Les propositions de lois que le gouvernement Sarkozy a osé avancer au sujet du logement social sont tout à fait scandaleuses et désastreuses. Le Sénat ne s’y est d’ailleurs pas trompé, en rejetant massivement et quasi unanimement le texte sournois de Christine Boutin, ministre du logement et de la ville.

A la lecture du texte,

- on remarque que la loi SRU (relative à la Solidarité et au Renouvellement Urbains) y était menacée puisque l’accession populaire à la propriété devait être intégrée au taux obligatoire de 20 % de logements sociaux dans une commune. Traduction : les propriétaires sont comptés dans ces 20 %, au même titre que les locataires qui n’ont pas les moyens d’acheter. Pas très « relative à la solidarité » donc, cette modification.

- on découvre encore que l’Etat demandait aux organismes HLM de faire des efforts, sans qu’il en fasse lui-même, bien au contraire puisque, dans le projet de loi de finances 2009, il diminue le budget consacré au logement social de près de 7 %.

- on voit aussi précisé au détour d’un article que 850 millions d’euros auraient été prélevés par l’Etat au 1% logement et ce, pour endiguer la crise du logement.

- on relève encore que le plafonds de ressources pour accéder au logement social devait être abaissé de 10 %, ce qui aurait entraîné une proportion de ménages y ayant droit passant de 70 à 60 %. En plus de réduire le nombre d’accédants, cela aurait accru la ségrégation sociale.

Et ce texte a la vanité de s’intituler : « Projet de loi de mobilisation pour le logement et la lutte contre l’exclusion » ? Les auteurs de ce titre pourront aller réviser le sens des mots.
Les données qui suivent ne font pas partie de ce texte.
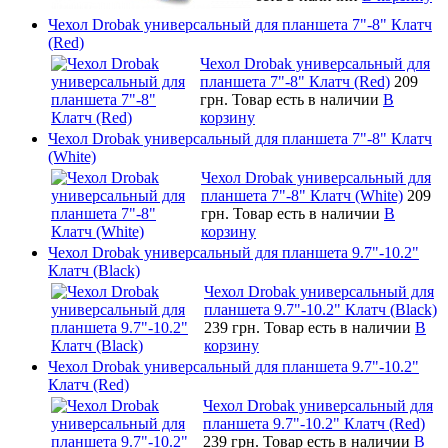
Чехол Drobak универсальный для планшета 7"-8" Клатч
(Red)
Чехол Drobak универсальный для
планшета 7"-8" Клатч (Red)
209
грн.
Товар есть в наличии
В
корзину
Чехол Drobak универсальный для планшета 7"-8" Клатч
(White)
Чехол Drobak универсальный для
планшета 7"-8" Клатч (White)
209
грн.
Товар есть в наличии
В
корзину
Чехол Drobak универсальный для планшета 9.7"-10.2"
Клатч (Black)
Чехол Drobak универсальный для
планшета 9.7"-10.2" Клатч (Black)
239 грн.
Товар есть в наличии
В
корзину
Чехол Drobak универсальный для планшета 9.7"-10.2"
Клатч (Red)
Чехол Drobak универсальный для
планшета 9.7"-10.2" Клатч (Red)
239 грн.
Товар есть в наличии
В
Voilà un texte de loi qui donne les indications pour que tout le contraire soit mis en œuvre. 

Aussi, la bataille sur le logement est primordiale. Dans nombre de ménages, le poste du budget consacré au logement s’avère le plus important. Et il ne faut pas être dupe. Ce ne sont pas les locataires qu’il était prévu d’aider à travers ce texte. Toutes ces mesures inacceptables sont écrites en direction des pauvres promoteurs désemparés, stupéfaits par la crise financière en général et du crédit en particulier, afin qu’ils soient moins durement touchés.


A Vitry, qui compte bientôt 81 000 habitants, on propose 40 % de logements sociaux. Mais il reste 4 600 demandeurs de logements sociaux par an, ce qui représente 5,6 % de la population. C’est donc que le taux de 20 % de logements sociaux à construire pour chaque commune de plus de 3 500 habitants est insuffisant. Il faut l’augmenter. Et préserver l’accès au logement social aux personnes les plus en difficulté. Il faut y veiller et agir en conséquence.